- _Work to be completed_
Make an exact copy of the records, omitting all images.

◆ ◆ ◆

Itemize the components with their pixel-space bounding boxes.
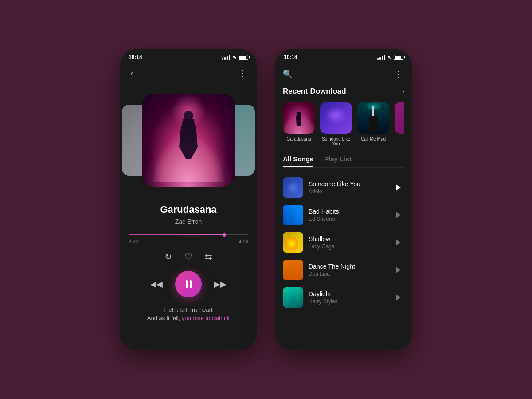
status-bar-right: 10:14 ∿	[275, 49, 412, 63]
song-thumb-daylight	[283, 287, 303, 308]
player-phone: 10:14 ∿ ‹ ⋮	[120, 49, 257, 350]
download-label-someone: Someone Like You	[320, 137, 352, 146]
song-info-someone: Someone Like You Adele	[309, 180, 387, 195]
lyrics-section: I let it fall, my heart And as it fell, …	[143, 306, 234, 321]
prev-button[interactable]: ◀◀	[150, 279, 163, 289]
play-button-bad-habits[interactable]	[392, 209, 404, 221]
progress-track[interactable]	[129, 234, 248, 235]
progress-times: 3:23 4:06	[129, 239, 248, 244]
song-name-daylight: Daylight	[309, 290, 387, 297]
song-row-dance[interactable]: Dance The Night Dua Lipa	[283, 256, 404, 284]
download-item-partial[interactable]	[395, 102, 404, 146]
song-info-dance: Dance The Night Dua Lipa	[309, 263, 387, 277]
song-info-daylight: Daylight Harry Styles	[309, 290, 387, 305]
status-icons-left: ∿	[222, 55, 248, 60]
recent-download-title: Recent Download	[283, 87, 346, 96]
download-thumb-callmemad	[357, 102, 389, 134]
secondary-controls: ↻ ♡ ⇆	[164, 251, 212, 262]
song-artist-someone: Adele	[309, 188, 387, 195]
play-triangle-bad-habits	[396, 212, 401, 218]
song-title: Garudasana	[160, 204, 216, 215]
shuffle-button[interactable]: ⇆	[205, 251, 212, 262]
play-triangle-daylight	[396, 294, 401, 301]
song-row-someone[interactable]: Someone Like You Adele	[283, 174, 404, 201]
back-button[interactable]: ‹	[129, 67, 135, 80]
download-item-callmemad[interactable]: Call Me Mad	[357, 102, 389, 146]
recent-download-header: Recent Download ›	[283, 87, 404, 96]
library-more-button[interactable]: ⋮	[393, 67, 404, 81]
song-name-someone: Someone Like You	[309, 180, 387, 188]
tab-playlist[interactable]: Play List	[324, 155, 352, 167]
signal-icon-right	[377, 55, 385, 60]
search-button[interactable]: 🔍	[283, 69, 293, 79]
favorite-button[interactable]: ♡	[184, 251, 192, 262]
player-topbar: ‹ ⋮	[129, 63, 248, 87]
progress-section[interactable]: 3:23 4:06	[129, 234, 248, 244]
library-tabs: All Songs Play List	[283, 155, 404, 168]
recent-download-arrow[interactable]: ›	[402, 87, 404, 95]
download-label-garudasana: Garudasana	[286, 137, 311, 141]
play-pause-button[interactable]	[175, 271, 202, 297]
lyrics-highlight: you rose to claim it	[182, 315, 230, 321]
battery-icon	[239, 55, 248, 60]
download-thumb-partial	[395, 102, 404, 134]
play-button-shallow[interactable]	[392, 236, 404, 249]
song-row-bad-habits[interactable]: Bad Habits Ed Sheeran	[283, 201, 404, 229]
status-icons-right: ∿	[377, 55, 403, 60]
wifi-icon: ∿	[232, 55, 236, 60]
time-current: 3:23	[129, 239, 138, 244]
song-thumb-someone	[283, 177, 303, 198]
main-controls: ◀◀ ▶▶	[150, 271, 227, 297]
album-art	[142, 94, 235, 187]
song-info-shallow: Shallow Lady Gaga	[309, 235, 387, 250]
signal-icon	[222, 55, 230, 60]
song-artist-bad-habits: Ed Sheeran	[309, 216, 387, 222]
song-name-bad-habits: Bad Habits	[309, 208, 387, 215]
song-row-shallow[interactable]: Shallow Lady Gaga	[283, 229, 404, 256]
status-bar-left: 10:14 ∿	[120, 49, 257, 63]
lyrics-line1: I let it fall, my heart	[147, 306, 230, 313]
song-info-bad-habits: Bad Habits Ed Sheeran	[309, 208, 387, 222]
recent-downloads-list: Garudasana Someone Like You	[283, 102, 404, 146]
download-item-someone[interactable]: Someone Like You	[320, 102, 352, 146]
song-row-daylight[interactable]: Daylight Harry Styles	[283, 284, 404, 311]
tab-all-songs[interactable]: All Songs	[283, 155, 313, 167]
song-list: Someone Like You Adele Bad Habits Ed She…	[283, 174, 404, 311]
song-name-dance: Dance The Night	[309, 263, 387, 270]
album-art-area	[135, 87, 242, 193]
song-thumb-dance	[283, 260, 303, 280]
play-button-someone[interactable]	[392, 181, 404, 194]
progress-fill	[129, 234, 224, 235]
song-artist-daylight: Harry Styles	[309, 298, 387, 305]
play-button-dance[interactable]	[392, 264, 404, 276]
song-thumb-bad-habits	[283, 205, 303, 225]
library-topbar: 🔍 ⋮	[283, 63, 404, 87]
song-artist-shallow: Lady Gaga	[309, 243, 387, 250]
play-button-daylight[interactable]	[392, 291, 404, 304]
time-total: 4:06	[239, 239, 248, 244]
lyrics-line2: And as it fell, you rose to claim it	[147, 315, 230, 321]
song-artist: Zac Efron	[175, 218, 202, 225]
next-button[interactable]: ▶▶	[214, 279, 227, 289]
more-options-button[interactable]: ⋮	[237, 66, 248, 80]
repeat-button[interactable]: ↻	[164, 251, 172, 262]
download-thumb-garudasana	[283, 102, 315, 134]
download-item-garudasana[interactable]: Garudasana	[283, 102, 315, 146]
download-thumb-someone	[320, 102, 352, 134]
battery-icon-right	[394, 55, 403, 60]
play-triangle-shallow	[396, 239, 401, 246]
time-left: 10:14	[129, 54, 142, 60]
song-thumb-shallow	[283, 232, 303, 253]
wifi-icon-right: ∿	[387, 55, 391, 60]
download-label-callmemad: Call Me Mad	[361, 137, 386, 141]
song-artist-dance: Dua Lipa	[309, 271, 387, 277]
library-phone: 10:14 ∿ 🔍 ⋮ Recent Download ›	[275, 49, 412, 350]
pause-icon	[186, 280, 192, 288]
play-triangle-someone	[396, 184, 401, 191]
lyrics-plain: And as it fell,	[147, 315, 182, 321]
time-right: 10:14	[284, 54, 297, 60]
song-name-shallow: Shallow	[309, 235, 387, 243]
play-triangle-dance	[396, 267, 401, 273]
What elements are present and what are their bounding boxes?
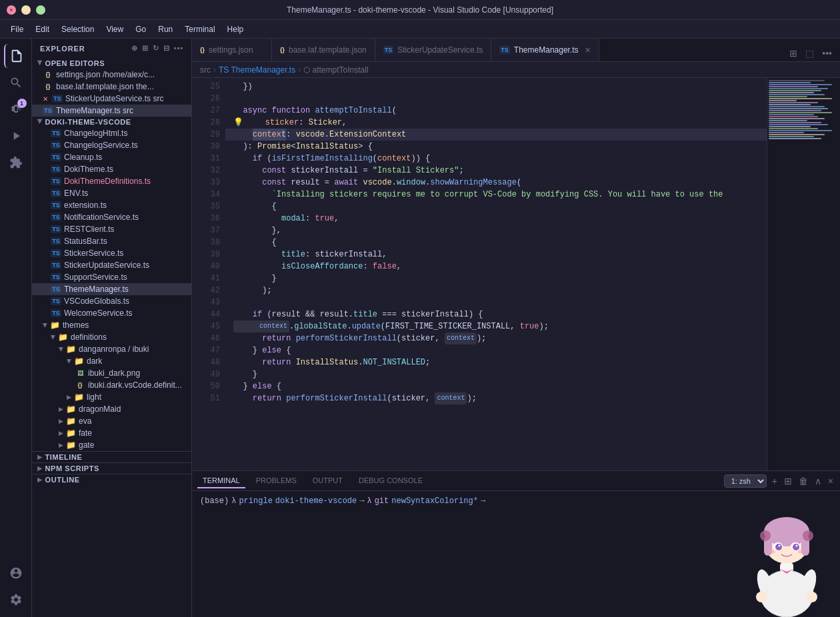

◆ ◆ ◆

- _Response to the task_
Itemize the components with their pixel-space bounding boxes.
status-bar-right: 10:14 ∿	[275, 49, 412, 63]
song-thumb-daylight	[283, 287, 303, 308]
player-phone: 10:14 ∿ ‹ ⋮	[120, 49, 257, 350]
download-label-someone: Someone Like You	[320, 137, 352, 146]
song-info-someone: Someone Like You Adele	[309, 180, 387, 195]
lyrics-section: I let it fall, my heart And as it fell, …	[143, 306, 234, 321]
prev-button[interactable]: ◀◀	[150, 279, 163, 289]
play-button-bad-habits[interactable]	[392, 209, 404, 221]
progress-track[interactable]	[129, 234, 248, 235]
progress-times: 3:23 4:06	[129, 239, 248, 244]
song-name-daylight: Daylight	[309, 290, 387, 297]
song-row-dance[interactable]: Dance The Night Dua Lipa	[283, 256, 404, 284]
download-item-partial[interactable]	[395, 102, 404, 146]
song-info-dance: Dance The Night Dua Lipa	[309, 263, 387, 277]
song-info-daylight: Daylight Harry Styles	[309, 290, 387, 305]
status-icons-left: ∿	[222, 55, 248, 60]
recent-download-title: Recent Download	[283, 87, 346, 96]
download-thumb-callmemad	[357, 102, 389, 134]
secondary-controls: ↻ ♡ ⇆	[164, 251, 212, 262]
song-artist-someone: Adele	[309, 188, 387, 195]
play-triangle-bad-habits	[396, 212, 401, 218]
song-title: Garudasana	[160, 204, 216, 215]
shuffle-button[interactable]: ⇆	[205, 251, 212, 262]
play-triangle-daylight	[396, 294, 401, 301]
song-row-someone[interactable]: Someone Like You Adele	[283, 174, 404, 201]
back-button[interactable]: ‹	[129, 67, 135, 80]
download-item-callmemad[interactable]: Call Me Mad	[357, 102, 389, 146]
recent-download-header: Recent Download ›	[283, 87, 404, 96]
library-more-button[interactable]: ⋮	[393, 67, 404, 81]
song-name-someone: Someone Like You	[309, 180, 387, 188]
tab-playlist[interactable]: Play List	[324, 155, 352, 167]
signal-icon-right	[377, 55, 385, 60]
search-button[interactable]: 🔍	[283, 69, 293, 79]
favorite-button[interactable]: ♡	[184, 251, 192, 262]
player-topbar: ‹ ⋮	[129, 63, 248, 87]
progress-section[interactable]: 3:23 4:06	[129, 234, 248, 244]
library-tabs: All Songs Play List	[283, 155, 404, 168]
recent-download-arrow[interactable]: ›	[402, 87, 404, 95]
download-label-garudasana: Garudasana	[286, 137, 311, 141]
play-pause-button[interactable]	[175, 271, 202, 297]
lyrics-highlight: you rose to claim it	[182, 315, 230, 321]
battery-icon	[239, 55, 248, 60]
download-thumb-partial	[395, 102, 404, 134]
play-button-shallow[interactable]	[392, 236, 404, 249]
song-row-bad-habits[interactable]: Bad Habits Ed Sheeran	[283, 201, 404, 229]
status-icons-right: ∿	[377, 55, 403, 60]
wifi-icon: ∿	[232, 55, 236, 60]
time-current: 3:23	[129, 239, 138, 244]
song-thumb-someone	[283, 177, 303, 198]
main-controls: ◀◀ ▶▶	[150, 271, 227, 297]
album-art	[142, 94, 235, 187]
song-info-shallow: Shallow Lady Gaga	[309, 235, 387, 250]
signal-icon	[222, 55, 230, 60]
song-artist-bad-habits: Ed Sheeran	[309, 216, 387, 222]
song-name-bad-habits: Bad Habits	[309, 208, 387, 215]
song-row-shallow[interactable]: Shallow Lady Gaga	[283, 229, 404, 256]
status-bar-left: 10:14 ∿	[120, 49, 257, 63]
lyrics-line1: I let it fall, my heart	[147, 306, 230, 313]
song-info-bad-habits: Bad Habits Ed Sheeran	[309, 208, 387, 222]
recent-downloads-list: Garudasana Someone Like You	[283, 102, 404, 146]
download-item-someone[interactable]: Someone Like You	[320, 102, 352, 146]
song-row-daylight[interactable]: Daylight Harry Styles	[283, 284, 404, 311]
tab-all-songs[interactable]: All Songs	[283, 155, 313, 167]
song-list: Someone Like You Adele Bad Habits Ed She…	[283, 174, 404, 311]
song-name-dance: Dance The Night	[309, 263, 387, 270]
album-art-area	[135, 87, 242, 193]
song-thumb-dance	[283, 260, 303, 280]
play-button-someone[interactable]	[392, 181, 404, 194]
progress-fill	[129, 234, 224, 235]
song-artist-daylight: Harry Styles	[309, 298, 387, 305]
play-button-dance[interactable]	[392, 264, 404, 276]
song-thumb-bad-habits	[283, 205, 303, 225]
library-topbar: 🔍 ⋮	[283, 63, 404, 87]
song-artist-shallow: Lady Gaga	[309, 243, 387, 250]
play-button-daylight[interactable]	[392, 291, 404, 304]
time-total: 4:06	[239, 239, 248, 244]
lyrics-line2: And as it fell, you rose to claim it	[147, 315, 230, 321]
song-artist: Zac Efron	[175, 218, 202, 225]
next-button[interactable]: ▶▶	[214, 279, 227, 289]
more-options-button[interactable]: ⋮	[237, 66, 248, 80]
repeat-button[interactable]: ↻	[164, 251, 172, 262]
download-thumb-garudasana	[283, 102, 315, 134]
download-item-garudasana[interactable]: Garudasana	[283, 102, 315, 146]
download-thumb-someone	[320, 102, 352, 134]
battery-icon-right	[394, 55, 403, 60]
play-triangle-shallow	[396, 239, 401, 246]
time-left: 10:14	[129, 54, 142, 60]
song-thumb-shallow	[283, 232, 303, 253]
wifi-icon-right: ∿	[387, 55, 391, 60]
download-label-callmemad: Call Me Mad	[361, 137, 386, 141]
song-artist-dance: Dua Lipa	[309, 271, 387, 277]
library-phone: 10:14 ∿ 🔍 ⋮ Recent Download ›	[275, 49, 412, 350]
pause-icon	[186, 280, 192, 288]
play-triangle-someone	[396, 184, 401, 191]
lyrics-plain: And as it fell,	[147, 315, 182, 321]
time-right: 10:14	[284, 54, 297, 60]
song-name-shallow: Shallow	[309, 235, 387, 243]
play-triangle-dance	[396, 267, 401, 273]
What elements are present and what are their bounding boxes?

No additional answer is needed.